Phase 2: Designing an Experience
Now that you have interviewed your partner, it is time to develop an experience for them. Discuss with your consulting partner what you've learned and how you might incorporate these details into your design (though be careful to respect the privacy of your partner if you have touched upon anything sensitive).
By the end of today’s workshop you should have at least the overall structure of an experience created for your partner. You should also have a time for the event (worked out with your partner) and a duration. If you have time during the workshop, begin writing out the experience as a series of numbered steps so that your partner can perform each step one at a time. Your experience design is due to your partner within 24 hours! On the top of the document you send (be it email or PDF) list the duration, starting location, and any necessary materials.
The most important question our team always asks when designing an Odyssey is:
What do you wish for your partner?
What is the experience you wish to create?
After interviewing your partner, you will create an experience that combines online technologies with a choreography of activities in their physical environment. It should last 30min-3hrs and should take place sometime over the next two weeks. You should have a good understanding of what is possible and safe for that person, and you should figure out whether to run the experience live or make it automated. Either way, schedule a time for it with your partner. The experience may span analog and digital technologies and should address the world the person is living in. Find out if that person has, for instance, a TV, a music playing app, a printer (color? B&W?) a smartphone (which kind?) etc.
Experience Structure
We will be working with a 5 act structure. They are all important, though some may be longer or more complex than others
Act 1: Opening. Crossing the Threshold into the Frame of the Experience. Here you consider what it is that signals that we are inside the experience. Is there an "opening bell"? Does your participant enter or leave a room? Is there an inciting event?

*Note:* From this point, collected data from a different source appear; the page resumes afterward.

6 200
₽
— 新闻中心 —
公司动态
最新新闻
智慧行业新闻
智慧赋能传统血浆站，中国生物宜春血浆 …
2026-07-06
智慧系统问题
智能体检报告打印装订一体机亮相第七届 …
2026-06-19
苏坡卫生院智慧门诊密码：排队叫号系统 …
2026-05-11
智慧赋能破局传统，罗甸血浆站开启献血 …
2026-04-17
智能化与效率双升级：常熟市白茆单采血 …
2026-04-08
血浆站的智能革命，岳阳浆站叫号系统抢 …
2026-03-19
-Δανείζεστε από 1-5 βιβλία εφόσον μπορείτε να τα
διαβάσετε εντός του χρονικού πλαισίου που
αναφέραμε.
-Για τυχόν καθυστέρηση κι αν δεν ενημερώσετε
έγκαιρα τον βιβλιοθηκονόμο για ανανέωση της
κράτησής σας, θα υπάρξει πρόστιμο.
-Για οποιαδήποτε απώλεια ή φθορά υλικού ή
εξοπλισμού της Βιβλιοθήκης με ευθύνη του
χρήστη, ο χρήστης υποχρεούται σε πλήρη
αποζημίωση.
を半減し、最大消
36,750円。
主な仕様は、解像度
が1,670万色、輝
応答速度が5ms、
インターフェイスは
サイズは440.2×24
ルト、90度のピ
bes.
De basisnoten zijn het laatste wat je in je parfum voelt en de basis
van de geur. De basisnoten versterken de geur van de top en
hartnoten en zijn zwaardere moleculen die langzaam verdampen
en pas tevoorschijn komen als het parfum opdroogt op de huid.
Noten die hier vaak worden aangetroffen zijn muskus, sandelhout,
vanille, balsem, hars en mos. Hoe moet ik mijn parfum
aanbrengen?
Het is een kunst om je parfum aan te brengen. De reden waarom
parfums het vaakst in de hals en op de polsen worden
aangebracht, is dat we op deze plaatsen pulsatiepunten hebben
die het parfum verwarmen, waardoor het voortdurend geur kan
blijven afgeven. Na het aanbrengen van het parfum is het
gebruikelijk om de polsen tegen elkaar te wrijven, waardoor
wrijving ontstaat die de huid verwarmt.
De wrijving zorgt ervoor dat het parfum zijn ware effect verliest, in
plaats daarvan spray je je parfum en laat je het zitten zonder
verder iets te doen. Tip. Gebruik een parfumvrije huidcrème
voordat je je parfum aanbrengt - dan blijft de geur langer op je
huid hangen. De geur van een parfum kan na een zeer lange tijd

Act 2: Worldbuilding and Theme. Reconstructing your partner’s environment to support the experience. You will be writing this experience into your participant's current world, but you will be focusing on particular elements relevant to the theme of the experience. Then you will add or remove elements to sculpt the world of the piece. You may add audio or video from the internet, or text you supply. What will you add? What will you remove?
Act 3: Action. The choreography of experiences you will design. This is most of what you will be designing. Here, your participant will follow your directions for a specified period of time. You may bring in additional material. You may involve yourself if the schedule will work.
Act 4: Closing. The inverse of Opening; how to return to ordinary life. At the end of a journey, the hero returns home, but brings with them something beneficial to themselves or their community.
Act 5: Integration. Taking material from the world of your experience into the ordinary world. This may take place directly after Act 4, or over the following several days. This may involve reflections, notes, revisiting elements of Act 3, contacting you (the designer) or something else
Download the PDF worksheet to help you build your experience into a 5-act structure
Structural Parameters
Who: Who, if anyone, might be involved in the experience with your partner? We recommend limiting it to your partner and one other person so that the experience doesn’t get swallowed up in logistical planning. Probably whoever is living with your partner during this time is the best option. You may also be a good option. Anyone else is likely too much.
What: What materials or preparations does your partner need?
Where: Where will this begin and end? While this is likely to be at home it may move outside to safe areas. Also, the home has a geography of its own. Perhaps begin to map that in order to design this experience.
When: We recommend this take place within the next two weeks, if possible, so that what you’ve designed is still relevant to what is going on in their life.
How: How might you insert your own expertise or artistry into this?
Materials
You may use a combination of preexisting media and materials you create. We have, at our fingertips, a world of media. Usually we consume that media in limited ways. You may redesign how that media is experienced. Spotify, Youtube, Google Maps Street View, Google books, and many of the other tools we use in a limited way on a regular basis are great for creating multisensory experiences for your audience. You may also find more esoteric online tools, like radio aporee, which maps soundscapes around the world, or what three words, which assigns three words to every spot on the planet, or mixlr, which allows you to create your own streaming radio station. The list is as big as the internet.
But your best materials are those inside your partner’s home. What books do they have? What foods? What tactile possibilities? Could the experience take place in a bathtub? On a fire escape or a porch? In the backyard? Could you involve objects of particular importance in their lives and could you ask them to prepare their living space to become the perfect environment for what you are creating?
The main product of today’s workshop is the set of instructions for your partner to execute. Those instructions may involve you, if you are planning to run the experience live, or they may not. Either way, the beginning of the instructions should involve preparation for the experience, and that preparation may need to happen on the same day or days ahead of time. If the experience is to involve other individuals in addition to your partner, preparation should happen at least a day ahead. At the end of today’s workshop you should have the general arc and purpose of the experience mapped out. The set of instructions is due to your partner within 24 hours of the end of the workshop.